Market Roundup
- GBP/USD -1.05%, USD/JPY -0.8%, EUR/USD -0.02%
- DXY +0.03%, DAX -0.15%, Iron +2.1%, Brent -2.2%
- Germany Jun Service PMI 53.7 vs 53.2 previous, 53.2 exp
- Eurozone Jun Final Service PMI 52.8 vs 52.4 previous, 52.4 exp
- UK Jun Service PMI 52.3 vs 53.5 previous, 52.7 exp
- EU’s Weber-London in relative chaos
- UK BoE Current outlook for financial stability is challenging
- BoE Some Brexit risks starting to crystallise
- BoE reduces counter cyclical buffers to zero pct
- BoE Lower ccb will reduce capital buffers by 5.7 Bln Stg
- UK Standard Life Inv says suspended trade in its UK real estate fund
- UK turns to private sector for Brexit talks.
- 'Britain seeks consultants to bridge trade negotiator gap with Brussels
- UK Finance ministry says no FX intervention in June
- EZ May retail Sales 1.6% y/y vs 1.4% previous, 1.6% exp
- BoE Gov Carney to kick-off policy easing Tuesday.
- YouGov/CEBR - Pessimism among UK businesses almost doubles after EU vote
- RBA leaves OCR as is at 1.75%, inflation quite low
- RBS Infl to remain low for some time, AUD could complicate economic rebalancing
- Japan GPIF’s stock-heavy portfolio takes hit from Brexit turmoil
- Japan June services PMI 49.4, in contraction, vs May 51.2
- China June Caixin services PMI up to 52.7, 11-month high
- Chinese Premier Li says it’s not easy to achieve 6.7% GDP growth
- China has more room to fine tune monetary policy ibn H2 – China Sec Journal
Economic Data Ahead
- (1000 ET/1400 GMT) The Commerce Department is likely to report that new orders for U.S. factory goods for May declined by 1.0 percent, contradicting to a rise of 1.9 percent in April, the biggest increase in six months.
- (1000 ET/1400 GMT) The Investor's Business Daily (IBD)/ TechnoMetrica Institute of Policy and Politics (TIPP) will release its Economic Optimism for the month of July.

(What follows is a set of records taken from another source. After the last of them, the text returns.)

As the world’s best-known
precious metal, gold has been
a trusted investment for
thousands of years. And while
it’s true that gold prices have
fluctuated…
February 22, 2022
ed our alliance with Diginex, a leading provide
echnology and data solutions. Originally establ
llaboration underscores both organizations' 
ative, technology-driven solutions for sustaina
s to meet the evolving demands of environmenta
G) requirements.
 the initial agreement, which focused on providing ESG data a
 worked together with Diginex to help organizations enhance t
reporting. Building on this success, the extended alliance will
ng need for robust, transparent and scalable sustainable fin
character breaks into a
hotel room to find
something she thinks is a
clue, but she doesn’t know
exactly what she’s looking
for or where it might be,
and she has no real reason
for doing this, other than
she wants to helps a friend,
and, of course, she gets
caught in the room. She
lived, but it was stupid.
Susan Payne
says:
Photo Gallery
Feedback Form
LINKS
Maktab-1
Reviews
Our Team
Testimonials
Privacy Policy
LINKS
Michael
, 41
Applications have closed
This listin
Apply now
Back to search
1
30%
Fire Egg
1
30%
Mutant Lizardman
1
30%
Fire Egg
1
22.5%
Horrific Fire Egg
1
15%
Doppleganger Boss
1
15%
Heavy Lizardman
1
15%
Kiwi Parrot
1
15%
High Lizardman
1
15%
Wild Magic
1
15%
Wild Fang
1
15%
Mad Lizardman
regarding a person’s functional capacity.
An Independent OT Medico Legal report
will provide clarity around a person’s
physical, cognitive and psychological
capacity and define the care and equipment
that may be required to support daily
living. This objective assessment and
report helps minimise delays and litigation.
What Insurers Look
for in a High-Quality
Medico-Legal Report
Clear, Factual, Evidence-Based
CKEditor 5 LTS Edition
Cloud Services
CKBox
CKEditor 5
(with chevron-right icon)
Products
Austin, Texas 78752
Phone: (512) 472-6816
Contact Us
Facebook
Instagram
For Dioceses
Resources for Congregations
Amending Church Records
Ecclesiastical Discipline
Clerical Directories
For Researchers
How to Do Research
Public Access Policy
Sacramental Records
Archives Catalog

The indicator stood at 48.2 in the prior month.
- (1901 ET/2301 GMT) The British Retail Consortium (BRC) will report its Shop Price Index for the month of June. The index posted a decline of 1.8 percent in the previous month.
Key Events Ahead
- (1145 ET/1545 GMT) FedTrade ops 30-yr Fannie Mae/Freddie Mac max $2.125 bln.

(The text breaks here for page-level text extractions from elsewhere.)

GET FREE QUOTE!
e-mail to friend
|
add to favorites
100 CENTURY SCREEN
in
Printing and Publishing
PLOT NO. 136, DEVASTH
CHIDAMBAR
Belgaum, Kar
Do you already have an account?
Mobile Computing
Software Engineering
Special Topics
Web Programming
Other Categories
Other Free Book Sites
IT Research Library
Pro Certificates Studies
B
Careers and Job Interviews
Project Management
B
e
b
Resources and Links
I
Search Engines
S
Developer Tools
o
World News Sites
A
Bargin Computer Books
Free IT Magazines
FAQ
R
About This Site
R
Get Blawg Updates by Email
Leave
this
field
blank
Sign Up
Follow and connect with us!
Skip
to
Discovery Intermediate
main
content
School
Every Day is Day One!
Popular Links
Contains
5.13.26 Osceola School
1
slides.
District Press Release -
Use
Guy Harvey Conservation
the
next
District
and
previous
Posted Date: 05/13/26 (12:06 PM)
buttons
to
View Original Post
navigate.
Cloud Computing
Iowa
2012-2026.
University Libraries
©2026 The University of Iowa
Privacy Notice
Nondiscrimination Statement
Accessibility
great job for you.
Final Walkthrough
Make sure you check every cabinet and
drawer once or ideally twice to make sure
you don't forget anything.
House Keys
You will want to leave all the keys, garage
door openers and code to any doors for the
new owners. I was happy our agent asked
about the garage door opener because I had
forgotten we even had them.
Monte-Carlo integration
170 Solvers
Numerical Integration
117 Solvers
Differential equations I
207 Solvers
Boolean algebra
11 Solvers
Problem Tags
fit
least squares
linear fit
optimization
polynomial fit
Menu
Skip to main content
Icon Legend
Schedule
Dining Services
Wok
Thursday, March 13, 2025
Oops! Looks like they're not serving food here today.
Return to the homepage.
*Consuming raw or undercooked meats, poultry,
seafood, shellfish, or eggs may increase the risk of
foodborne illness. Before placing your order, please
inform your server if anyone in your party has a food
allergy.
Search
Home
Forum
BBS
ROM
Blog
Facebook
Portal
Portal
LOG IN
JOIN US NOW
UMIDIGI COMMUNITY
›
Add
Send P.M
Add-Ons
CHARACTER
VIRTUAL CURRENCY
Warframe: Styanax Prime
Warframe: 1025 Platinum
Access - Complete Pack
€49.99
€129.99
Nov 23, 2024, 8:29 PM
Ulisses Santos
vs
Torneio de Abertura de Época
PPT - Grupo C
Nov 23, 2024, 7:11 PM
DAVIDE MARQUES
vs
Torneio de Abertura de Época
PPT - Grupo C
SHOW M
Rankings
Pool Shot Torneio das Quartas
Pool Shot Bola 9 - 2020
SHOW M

- (1430 ET/1830 GMT) Fed President William Dudley is scheduled to participate in a roundtable with the Greater Binghamton Chamber of Commerce.

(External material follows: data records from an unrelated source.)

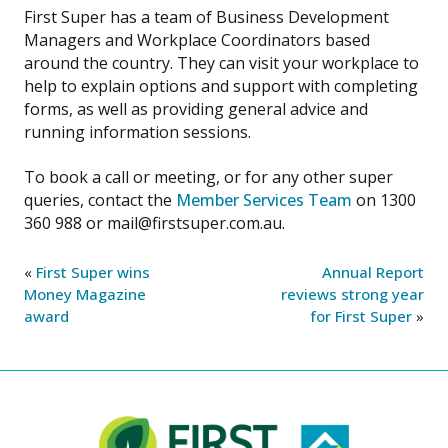
First Super has a team of Business Development
Managers and Workplace Coordinators based
around the country. They can visit your workplace to
help to explain options and support with completing
forms, as well as providing general advice and
running information sessions.
To book a call or meeting, or for any other super
queries, contact the
Member Services Team
on 1300
360 988 or mail@firstsuper.com.au.
«
First Super wins
Annual Report
Money Magazine
reviews strong year
award
for First Super
»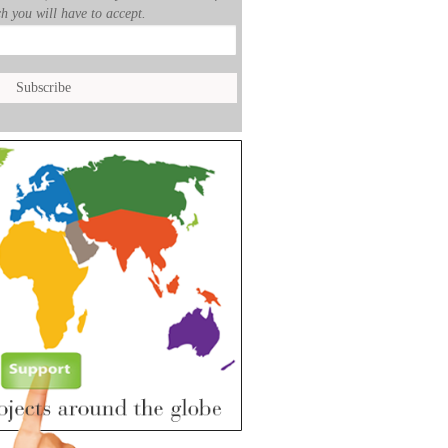
h you will have to accept.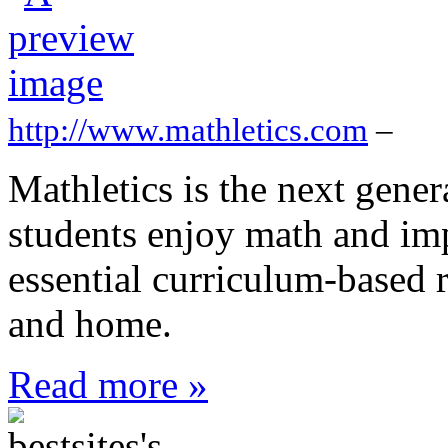
http://www.mathletics.com
–
Mathletics is the next gener
students enjoy math and impr
essential curriculum-based r
and home.
Read more »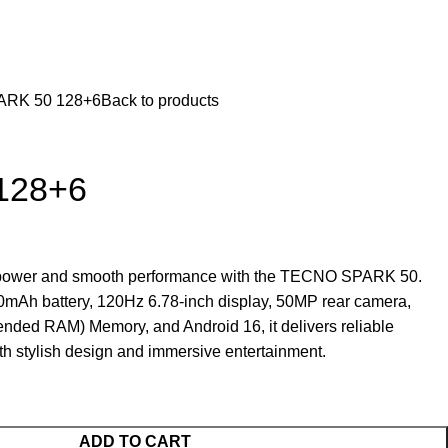
ARK 50 128+6
Back to products
128+6
g power and smooth performance with the TECNO SPARK 50.
0mAh battery, 120Hz 6.78-inch display, 50MP rear camera,
ed RAM) Memory, and Android 16, it delivers reliable
h stylish design and immersive entertainment.
ADD TO CART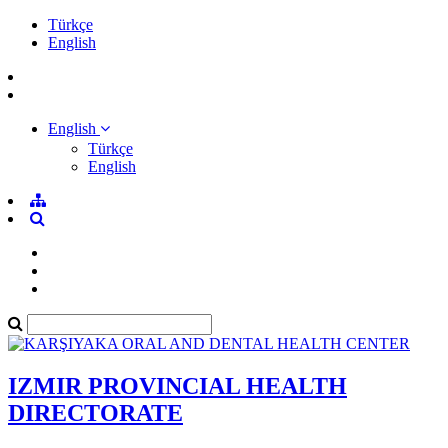
Türkçe
English
English
Türkçe
English
IZMIR PROVINCIAL HEALTH
DIRECTORATE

- N/A The European Commission will propose a simple approval procedure for a planned EU-Canada trade deal in a bid to speed up the adoption of an agreement seen as controversial in many EU capitals.
FX Beat
USD: The dollar index, against a basket of currencies trades edged up to 95.61, hovering towards an early high of 95.70.
EUR/USD: The euro trades flat, after recovering from a low of 1.1119 struck earlier in the session. The major was support by upbeat German and Eurozone Markit Composite and Service PMI data. German Markit composite PMI for the month of June came in at 54.4 while service PMI rose to 53.7. Eurozone's Markit PMI composite stood at 53.1 surpassing expectations of 52.8, while service PMI edged up to 52.8 against consensus of 52.4. The major trades flat at 1.1156, having touched a high of 1.1185 earlier in the session. The short term bearish trend from 1.14278 till 1.09115 will come to an end only if the pair breaks above 1.11880 level. Any break above 1.1188 would take the pair to next immediate resistance 1.1235 (21 day MA and also 61.8% retracement of 1.14279 and 1.0911)/1.13000. On the lower side, the break below 1.1070 (trend line joining 1.09723 and 1.10239)/1.1000/1.0970.
USD/JPY: The greenback slumped, failing to sustain gains above the 102 level. The prevailing Brexit uncertainty continues to weigh on investor sentiment, strengthening safe-haven appeal of the yen. Markets attention now remains on U.S. factory orders and Fed William Dudley’s speech, ahead of FOMC meeting minutes due on Wednesday. The major trades at 101.76 yen, hovering towards sessions low of 101.64. The short term trend is slightly bearish as long as resistance 103.50 holds. The minor resistance is around 103.50 and any break above confirms minor trend reversal, a jump till 105/105.80 is possible. On the lower side minor support is around 101.40 and any break below 101.40 will drag the pair till 100/98.80/98.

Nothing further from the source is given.